Download Writing and Authority in Early China Book in PDF, Epub and Kindle

This book traces the evolving uses of writing to command assent and obedience in early China, an evolution that culminated in the establishment of a textual canon as the foundation of imperial authority. Its central theme is the emergence of this body of writings as the textual double of the state, and of the text-based sage as the double of the ruler. The book examines the full range of writings employed in early China, such as divinatory records, written communications with ancestors, government documents, the collective writings of philosophical and textual traditions, speeches attributed to historical figures, chronicles, verse anthologies, commentaries, and encyclopedic compendia. Lewis shows how these writings served to administer populations, control officials, form new social groups, invent new models of authority, and create an artificial language whose master generated power and whose graphs became potent objects.

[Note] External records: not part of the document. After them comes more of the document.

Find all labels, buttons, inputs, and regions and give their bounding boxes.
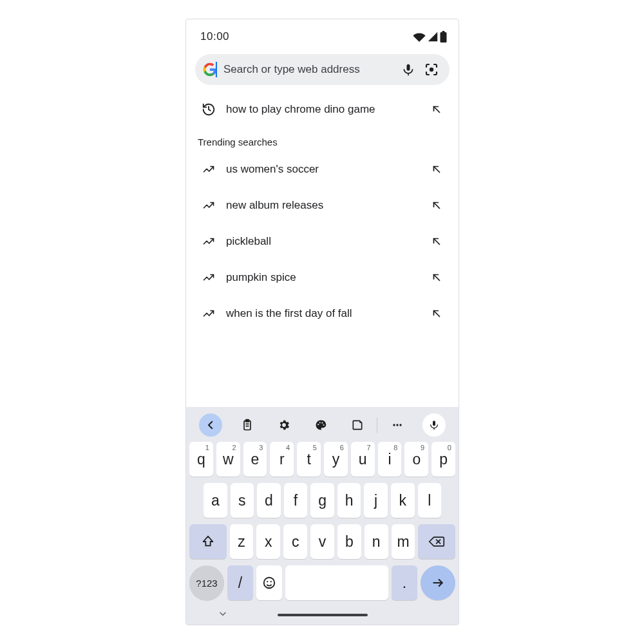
key-w[interactable]: w2 bbox=[216, 442, 240, 477]
more-button[interactable] bbox=[379, 419, 415, 431]
search-input[interactable] bbox=[217, 63, 397, 76]
svg-point-19 bbox=[399, 424, 401, 426]
suggestion-label: how to play chrome dino game bbox=[218, 103, 428, 116]
toolbar-separator bbox=[377, 417, 377, 433]
key-g[interactable]: g bbox=[310, 483, 334, 518]
insert-arrow-icon[interactable] bbox=[428, 200, 446, 211]
phone-frame: 10:00 bbox=[185, 19, 459, 625]
svg-point-16 bbox=[323, 424, 325, 426]
suggestion-label: pumpkin spice bbox=[218, 271, 428, 284]
voice-search-button[interactable] bbox=[397, 58, 420, 81]
svg-point-18 bbox=[396, 424, 398, 426]
svg-point-24 bbox=[270, 581, 272, 582]
svg-rect-10 bbox=[246, 420, 249, 422]
key-y[interactable]: y6 bbox=[324, 442, 348, 477]
cell-signal-icon bbox=[427, 32, 439, 42]
settings-button[interactable] bbox=[266, 419, 303, 431]
trending-suggestion[interactable]: when is the first day of fall bbox=[187, 296, 457, 332]
key-p[interactable]: p0 bbox=[431, 442, 455, 477]
svg-line-6 bbox=[434, 239, 440, 245]
trending-suggestion[interactable]: us women's soccer bbox=[187, 151, 457, 187]
emoji-key[interactable] bbox=[256, 565, 282, 600]
lens-button[interactable] bbox=[420, 58, 443, 81]
svg-line-8 bbox=[434, 311, 440, 317]
trending-icon bbox=[199, 200, 218, 211]
insert-arrow-icon[interactable] bbox=[428, 236, 446, 247]
period-key[interactable]: . bbox=[392, 565, 417, 600]
clipboard-button[interactable] bbox=[229, 419, 266, 431]
svg-point-17 bbox=[393, 424, 395, 426]
key-f[interactable]: f bbox=[284, 483, 308, 518]
shift-key[interactable] bbox=[189, 524, 227, 559]
key-x[interactable]: x bbox=[256, 524, 280, 559]
svg-line-7 bbox=[434, 275, 440, 281]
theme-button[interactable] bbox=[303, 419, 339, 431]
trending-icon bbox=[199, 236, 218, 247]
key-h[interactable]: h bbox=[337, 483, 361, 518]
key-l[interactable]: l bbox=[418, 483, 442, 518]
key-k[interactable]: k bbox=[391, 483, 415, 518]
svg-line-5 bbox=[434, 203, 440, 209]
svg-rect-1 bbox=[442, 31, 445, 33]
svg-point-23 bbox=[267, 581, 268, 582]
suggestion-label: new album releases bbox=[218, 199, 428, 212]
insert-arrow-icon[interactable] bbox=[428, 164, 446, 175]
svg-point-2 bbox=[430, 68, 433, 71]
google-logo-icon bbox=[203, 62, 217, 77]
system-nav-bar bbox=[186, 605, 459, 625]
history-suggestion[interactable]: how to play chrome dino game bbox=[187, 91, 457, 128]
trending-suggestion[interactable]: new album releases bbox=[187, 187, 457, 223]
suggestion-label: when is the first day of fall bbox=[218, 307, 428, 320]
key-c[interactable]: c bbox=[283, 524, 307, 559]
status-bar: 10:00 bbox=[186, 19, 459, 48]
key-a[interactable]: a bbox=[204, 483, 227, 518]
battery-icon bbox=[440, 31, 447, 43]
key-z[interactable]: z bbox=[230, 524, 254, 559]
trending-heading: Trending searches bbox=[187, 128, 457, 151]
space-key[interactable] bbox=[285, 565, 388, 600]
history-icon bbox=[199, 102, 218, 117]
backspace-key[interactable] bbox=[418, 524, 455, 559]
key-i[interactable]: i8 bbox=[378, 442, 402, 477]
clock: 10:00 bbox=[200, 30, 229, 43]
enter-key[interactable] bbox=[421, 565, 455, 600]
key-j[interactable]: j bbox=[364, 483, 388, 518]
keyboard-voice-button[interactable] bbox=[422, 413, 446, 437]
svg-line-4 bbox=[434, 167, 440, 173]
trending-suggestion[interactable]: pumpkin spice bbox=[187, 260, 457, 296]
slash-key[interactable]: / bbox=[227, 565, 253, 600]
omnibox[interactable] bbox=[195, 54, 450, 85]
gesture-handle[interactable] bbox=[278, 614, 368, 616]
key-n[interactable]: n bbox=[365, 524, 388, 559]
suggestion-label: us women's soccer bbox=[218, 163, 428, 176]
key-t[interactable]: t5 bbox=[297, 442, 321, 477]
insert-arrow-icon[interactable] bbox=[428, 104, 446, 115]
key-r[interactable]: r4 bbox=[270, 442, 294, 477]
key-m[interactable]: m bbox=[392, 524, 415, 559]
keyboard-toolbar bbox=[186, 411, 459, 439]
insert-arrow-icon[interactable] bbox=[428, 308, 446, 319]
trending-icon bbox=[199, 308, 218, 319]
key-d[interactable]: d bbox=[257, 483, 281, 518]
trending-icon bbox=[199, 272, 218, 283]
suggestion-label: pickleball bbox=[218, 235, 428, 248]
svg-point-22 bbox=[264, 578, 275, 589]
trending-suggestion[interactable]: pickleball bbox=[187, 223, 457, 260]
sticker-button[interactable] bbox=[339, 419, 375, 431]
suggestions: how to play chrome dino game Trending se… bbox=[186, 89, 459, 332]
key-u[interactable]: u7 bbox=[351, 442, 375, 477]
key-b[interactable]: b bbox=[337, 524, 361, 559]
keyboard-collapse-icon[interactable] bbox=[217, 609, 229, 621]
svg-point-13 bbox=[317, 424, 319, 425]
keyboard: q1w2e3r4t5y6u7i8o9p0 asdfghjkl zxcvbnm ?… bbox=[186, 407, 459, 625]
key-v[interactable]: v bbox=[310, 524, 334, 559]
key-e[interactable]: e3 bbox=[243, 442, 267, 477]
key-q[interactable]: q1 bbox=[189, 442, 213, 477]
key-s[interactable]: s bbox=[231, 483, 254, 518]
symbols-key[interactable]: ?123 bbox=[189, 565, 224, 600]
keyboard-back-button[interactable] bbox=[199, 413, 222, 437]
svg-rect-0 bbox=[440, 32, 447, 43]
key-o[interactable]: o9 bbox=[404, 442, 428, 477]
insert-arrow-icon[interactable] bbox=[428, 272, 446, 283]
svg-point-14 bbox=[319, 422, 321, 423]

Text and Ritual in Early China

Text and Ritual in Early China
Title Text and Ritual in Early China PDF eBook
Author Martin Kern
Publisher University of Washington Press
Pages 362
Release 2011-07-01
Genre Social Science
ISBN 0295800313

Download Text and Ritual in Early China Book in PDF, Epub and Kindle

In Text and Ritual in Early China, leading scholars of ancient Chinese history, literature, religion, and archaeology consider the presence and use of texts in religious and political ritual. Through balanced attention to both the received literary tradition and the wide range of recently excavated artifacts, manuscripts, and inscriptions, their combined efforts reveal the rich and multilayered interplay of textual composition and ritual performance. Drawn across disciplinary boundaries, the resulting picture illuminates two of the defining features of early Chinese culture and advances new insights into their sumptuous complexity. Beginning with a substantial introduction to the conceptual and thematic issues explored in succeeding chapters, Text and Ritual in Early China is anchored by essays on early Chinese cultural history and ritual display (Michael Nylan) and the nature of its textuality (William G. Boltz). This twofold approach sets the stage for studies of the E Jun Qi metal tallies (Lothar von Falkenhausen), the Gongyang commentary to The Spring and Autumn Annals (Joachim Gentz), the early history of The Book of Odes (Martin Kern), moral remonstration in historiography (David Schaberg), the “Liming” manuscript text unearthed at Mawangdui (Mark Csikszentmihalyi), and Eastern Han commemorative stele inscriptions (K. E. Brashier). The scholarly originality of these essays rests firmly on their authors’ control over ancient sources, newly excavated materials, and modern scholarship across all major Sinological languages. The extensive bibliography is in itself a valuable and reliable reference resource. This important work will be required reading for scholars of Chinese history, language, literature, philosophy, religion, art history, and archaeology.

Early China

Early China
Title Early China PDF eBook
Author Li Feng
Publisher Cambridge University Press
Pages 369
Release 2013-12-30
Genre History
ISBN 0521895529

Download Early China Book in PDF, Epub and Kindle

A critical new interpretation of the early history of Chinese civilization based on the most recent scholarship and archaeological discoveries.